1

I have simple xml file wherein when just use the get-content and save the xml file back. Its corrupting the xml file and getting unusable. Your help/suggestion/solutions are most welcome.

$xmlfile = 'C:\Test\stack.xml'
[xml]$xmlcontent = (Get-Content $xmlfile)
$xmlcontent.Save($xmlfile)

Below is my sample xml file which im using here in my case to run my powershell script mentioned above.
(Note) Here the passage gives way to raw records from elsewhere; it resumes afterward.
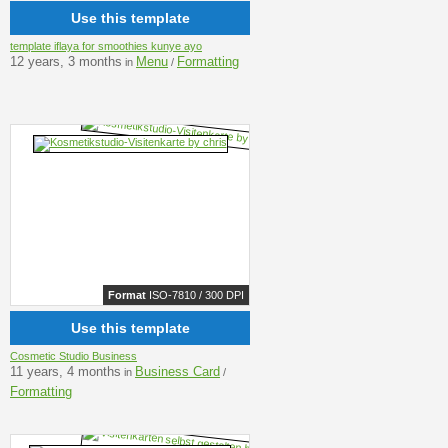
Use this template
template iflaya for smoothies kunye ayo
12 years, 3 months
Menu
Formatting
in
/
Format
ISO-7810 / 300 DPI
Use this template
Cosmetic Studio Business
11 years, 4 months
Business Card
in
/
Formatting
You could save the below xml in to file for refernce.

<?xml version="1.0" encoding="UTF-8"?>
<!DOCTYPE fccconfig SYSTEM "fccconfig.dtd">

<fccconfig version="1.2.3">
   <fccdefaults>

      <!-- general -->
      <property name="FCC_CacheLocation" value="C:/Users/Public/sometestCache" overridable="true"/>
      <property name="FCC_LogFile" value="C:/Users/Public/sometestfile.log" overridable="true" />
      <!-- external site access definition -->
      <!-- <site id="013B998A65427E" overridable="true"> -->
         <!-- <parentfsc address="localhost:4567" priority="0"/> -->
         <!-- <parentfsc address="myserverhost:4444" priority="1"/> -->
         <!-- <assignment mode="parentfsc" /> -->
      <!-- </site> -->

      <site id="-987654321" overridable="true">
         <parentfsc address="http://testlink:12345/" priority="0" />
      </site>
      <!--__ANT_MARK__-->

   </fccdefaults>

   <!-- default parentfsc - this is a marker that will be overwritten by the installer -->
   <parentfsc address="address1.com:2020" priority="0" transport="lan"/>
   <parentfsc address="address1.com:2020" priority="1" transport="lan"/>

</fccconfig>

In the 2nd of the xml after Running the Script and unknown chracters are getting added [] . And also the spacing between the xml file's gets changed. Below is snippet of the difference in files. enter image description here

mklement0
  • 382,024
  • 64
  • 607
  • 775

2 Answers2

0

Text will always be better than pictures. The square brackets added on line 2 seem to be a normal xml thing: How to get rid of square brackets[] after editing and saving an XML file

Note that the file will be saved with the encoding on line 1. In this case, a utf8 bom will be added if it wasn't there.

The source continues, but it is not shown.